The energy increase in case 2 is 0.5*C*(2-1)^2 and not 0.5*C*(2^2-1).

As per your simulation, energy consumption is same.

3. Aug 24, 2010

### seahs

The initial energy is 0.5*C
The final energy is 2*C = 0.5*C*2^2

Why the energy increase is 0.5*C*(2-1)^2???

4. Aug 24, 2010

### n.karthick

Sorry, I was wrong

Energy increase=final energy - initial energy
= 2C - 0.5C
= 1.5 C
and not 0.5 C as I mentioned earlier.

5. Aug 24, 2010

### willem2

You're talking about ohmic loss, but a capacitor will have no ohmic loss.

I suppose you charged your capacitor through a resistor in your simulation. The ohmic loss in the resistor R is equal to QR, where Q is the charge of the capacitor. Q is equal to CV, so the ohmic loss (electric engergy converted to heat) in the resistor is indeed proportional to the voltage, and the ohmic loss in your 2 scenarios will be equal.

6. Aug 24, 2010

### Naty1

It takes the same energy to increase the voltage, that is further charge a capacitor, in any one volt increment.....so the work is the same in going from 0 to 1 volt as from 100 to 101 volts.

W = 1/2cv2 where v is the potential difference across the plates....

A way to think about this is that the charge increase is q = (it).....= CV....

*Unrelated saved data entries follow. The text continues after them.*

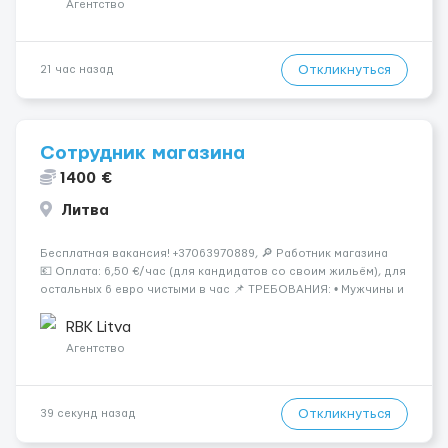
Агентство
Откликнуться
21 час назад
Сотрудник магазина
1400 €
Литва
Бесплатная вакансия! +37063970889, 🔎 Работник магазина
💶 Оплата: 6,50 €/час (для кандидатов со своим жильём), для
остальных 6 евро чистыми в час 📌 ТРЕБОВАНИЯ: • Мужчины и
женщины • Без опыта работы • Ответственность и желание
работать &bul...
RBK Litva
Агентство
Откликнуться
39 секунд назад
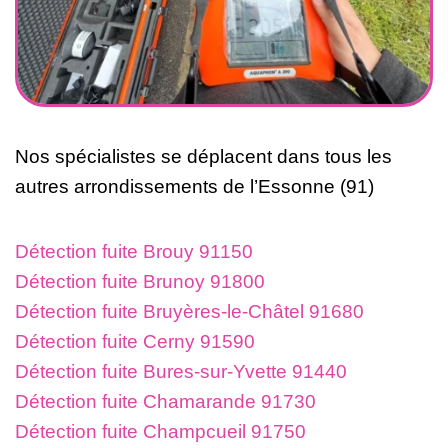
Nos spécialistes se déplacent dans tous les
autres arrondissements de l’Essonne (91)
Détection fuite Brouy 91150
Détection fuite Brunoy 91800
Détection fuite Bruyères-le-Châtel 91680
Détection fuite Cerny 91590
Détection fuite Bures-sur-Yvette 91440
Détection fuite Chamarande 91730
Détection fuite Champcueil 91750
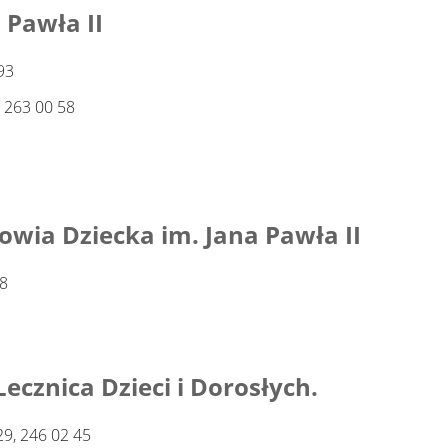
 Pawła II
93
63 00 58
wia Dziecka im. Jana Pawła II
18
 Lecznica Dzieci i Dorosłych.
9, 246 02 45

so for a fixed difference in voltage (V) you have to push the same amount of charge to the plates...do the same amount of work....

7. Aug 24, 2010

### seahs

ohmic loss = QR = i*t*R = V*t???

8. Aug 24, 2010

### seahs

I thought stored energy E = 1/2cv2 instead of work W = 1/2cv2

9. Aug 24, 2010

### willem2

If you use a resistor R in series with a capacitor C, and a voltage source V, it will take twice as long to charge to a certain voltage if you double C, because

the voltage across the capacitor is $$V e ^ {\frac { -t } {R C}$$

And the energy loss in the resistor is twice as big.

10. Aug 25, 2010

### Naty1

it is not "instead of"....they are the same thing...both are correct........you should be aware that when a capacitor is charged the WORK done in moving charge onto the plates IS the change in potential also referred to as a change in potential energy and the symbol U [for potential energy] (as distinguished from kinetic energy) may also be used.

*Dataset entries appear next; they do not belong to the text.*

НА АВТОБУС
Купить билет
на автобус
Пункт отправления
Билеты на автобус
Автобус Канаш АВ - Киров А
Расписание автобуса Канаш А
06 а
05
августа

Suggest you carefully reread my prior post; moving electrons around, in this case onto the plates of a capacitor requires WORK....those electrons do not collect on the plates with their electrical repulsion voluntarily...they must be pushed....

It takes a while to get a feel for this stuff as you learn about it....

Last edited: Aug 25, 2010
11. Aug 25, 2010

### Naty1

Post #9 reflects a confusing perspective.....at least to me....much too complicated....

q = CV, so it you double the capacitance (C) then of course it holds double the charge (q) at some voltage V....and will actually take twice as long to charge whether or not there is an external resistor....because you have to push double the number of electrons onto the negative plate.

A capacitor does have ohmic loss, but it is so small we assume an "ideal" capacitor, that is a circuit element with ONLY capacitance.....To say a capacitor has no ohmic loss is like saying a capactor has no inductive loss..it does, but we can neglect that tiny loss because it is negligible in comparison to the impedance of the capacitance....